Current Positions  (Changes)

I(Intl) – exit; S(Small Cap) – exit; C(S&P) – exit ; F(bonds) up to 30%;  G(money market) – remainder

Weekly Momentum Indicator (WMI***) – last 4 weeks, thru 03/17   +12.83, +22.86, +16.64, +26.79

(3wks ago/2wks ago/last week/this week)
This is a listing of positive versus negative aspects of the numerous U. S. and foreign markets.

+ In the S&P 100 & S&P 500 (markets, in general), a positive ‘trending’ condition (momentum) has existed for the past 5 days
– There is no ‘trending’ condition on weekly pricing, as the daily trending is effectively only canceling out recent corrections
– The Nasdaq is up a total of 0.5 POINTS, not percent, in the past 5 days

+ Price levels on most indices are matching levels not seen since October of 2008.
– It has taken approximately 52 weeks to retrace the distance back up the same range which only took 13 weeks to decline in 2008.
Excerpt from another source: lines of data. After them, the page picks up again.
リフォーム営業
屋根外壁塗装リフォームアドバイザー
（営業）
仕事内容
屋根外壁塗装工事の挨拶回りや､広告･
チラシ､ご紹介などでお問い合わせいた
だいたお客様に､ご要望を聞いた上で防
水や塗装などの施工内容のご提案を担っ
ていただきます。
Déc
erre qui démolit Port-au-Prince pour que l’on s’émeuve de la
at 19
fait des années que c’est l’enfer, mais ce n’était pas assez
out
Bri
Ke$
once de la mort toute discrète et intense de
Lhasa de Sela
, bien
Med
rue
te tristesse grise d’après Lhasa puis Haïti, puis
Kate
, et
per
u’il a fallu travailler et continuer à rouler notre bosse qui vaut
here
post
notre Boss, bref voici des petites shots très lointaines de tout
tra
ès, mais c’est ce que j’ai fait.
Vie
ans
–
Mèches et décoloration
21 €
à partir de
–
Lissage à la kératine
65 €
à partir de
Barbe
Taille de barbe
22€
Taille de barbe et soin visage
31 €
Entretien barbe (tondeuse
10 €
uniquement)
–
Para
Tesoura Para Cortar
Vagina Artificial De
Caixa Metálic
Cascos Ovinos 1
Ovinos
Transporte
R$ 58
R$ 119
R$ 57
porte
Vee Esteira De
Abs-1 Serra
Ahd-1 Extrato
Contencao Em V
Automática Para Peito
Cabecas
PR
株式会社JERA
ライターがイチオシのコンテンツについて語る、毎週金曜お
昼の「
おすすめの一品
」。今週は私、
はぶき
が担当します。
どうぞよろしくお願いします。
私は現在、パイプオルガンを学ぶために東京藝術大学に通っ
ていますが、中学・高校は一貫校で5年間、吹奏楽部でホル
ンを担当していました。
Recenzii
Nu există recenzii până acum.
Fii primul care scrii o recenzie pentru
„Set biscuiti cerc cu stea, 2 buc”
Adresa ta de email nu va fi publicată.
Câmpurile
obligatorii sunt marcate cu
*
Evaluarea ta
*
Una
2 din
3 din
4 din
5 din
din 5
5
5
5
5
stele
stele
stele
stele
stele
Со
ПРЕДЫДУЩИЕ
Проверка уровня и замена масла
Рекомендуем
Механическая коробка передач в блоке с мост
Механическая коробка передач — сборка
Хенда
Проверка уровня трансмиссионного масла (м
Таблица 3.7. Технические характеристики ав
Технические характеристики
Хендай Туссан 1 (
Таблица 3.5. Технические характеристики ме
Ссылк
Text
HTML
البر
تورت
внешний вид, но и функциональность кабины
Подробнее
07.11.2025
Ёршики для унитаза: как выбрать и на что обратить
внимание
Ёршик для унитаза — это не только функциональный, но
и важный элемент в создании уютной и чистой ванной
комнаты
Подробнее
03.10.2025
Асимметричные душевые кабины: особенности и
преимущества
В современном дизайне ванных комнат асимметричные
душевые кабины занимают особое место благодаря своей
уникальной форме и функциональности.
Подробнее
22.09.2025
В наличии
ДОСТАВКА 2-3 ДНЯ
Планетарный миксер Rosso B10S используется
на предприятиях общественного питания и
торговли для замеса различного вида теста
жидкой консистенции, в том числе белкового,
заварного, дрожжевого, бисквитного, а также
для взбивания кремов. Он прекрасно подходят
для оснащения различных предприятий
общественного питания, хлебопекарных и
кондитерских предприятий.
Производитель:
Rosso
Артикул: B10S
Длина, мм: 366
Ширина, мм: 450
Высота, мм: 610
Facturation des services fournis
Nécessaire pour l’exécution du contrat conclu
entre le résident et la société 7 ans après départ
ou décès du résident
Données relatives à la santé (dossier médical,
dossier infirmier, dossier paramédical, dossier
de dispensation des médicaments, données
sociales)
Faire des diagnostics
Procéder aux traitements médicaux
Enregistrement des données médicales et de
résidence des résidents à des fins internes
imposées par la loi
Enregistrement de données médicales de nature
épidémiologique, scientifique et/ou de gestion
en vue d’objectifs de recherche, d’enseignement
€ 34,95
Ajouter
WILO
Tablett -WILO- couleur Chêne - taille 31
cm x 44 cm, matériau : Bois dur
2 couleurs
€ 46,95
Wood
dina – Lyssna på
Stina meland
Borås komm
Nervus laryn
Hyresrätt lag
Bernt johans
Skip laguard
+ Daily relative strength should allow these levels to remain intact for another week or more
– Without several more weeks of upward momentum, a weekly relative strength breakdown is likely to occur, which is called a negative price divergence (SLOWLY rising stock prices with weakening relative strength occurring simultaneously).  A similar action occurred in the last two weeks of July 2008 through the first three weeks of August 2008.  At that time, price momentum lost the battle shortly thereafter, just before the September 2008 crash.  It is not the only element necessary for the crash, but, it would be a major drag on further direction.  Recall the 3 day drop in prices in January that erased over 70 days of gains!!!  Was that a dress rehearsal for the months ahead?

+  If this momentum can continue past the next couple of weeks, there is a possibility of continued highs for the year which could lead into May, creating new highs for the year and further rivaling the measurements against the decline in 2008.
–  Of course, price charts are notoriously deceptive, as the news only feels it necessary to tell you whether stock levels are up or down with respect to yesterday, to last week/month/year ago, or, ‘a new 17 1/2 month high’.  All these are no indications of where stocks are actually going, and certainly not whether there is or isn’t, high vs low risk in the current and projected environment.

+ So-called ‘dip buyers’ continue to put a support level under the market after each 5% or so correction since November.
– Rising volume (where selling increases as prices fall) during the recent decline from mid-January to early February, and falling volume (buying decreases as prices rise) have continued since the most recent bottom in February to now, as has been the case for each of the bounces from multi-week lows.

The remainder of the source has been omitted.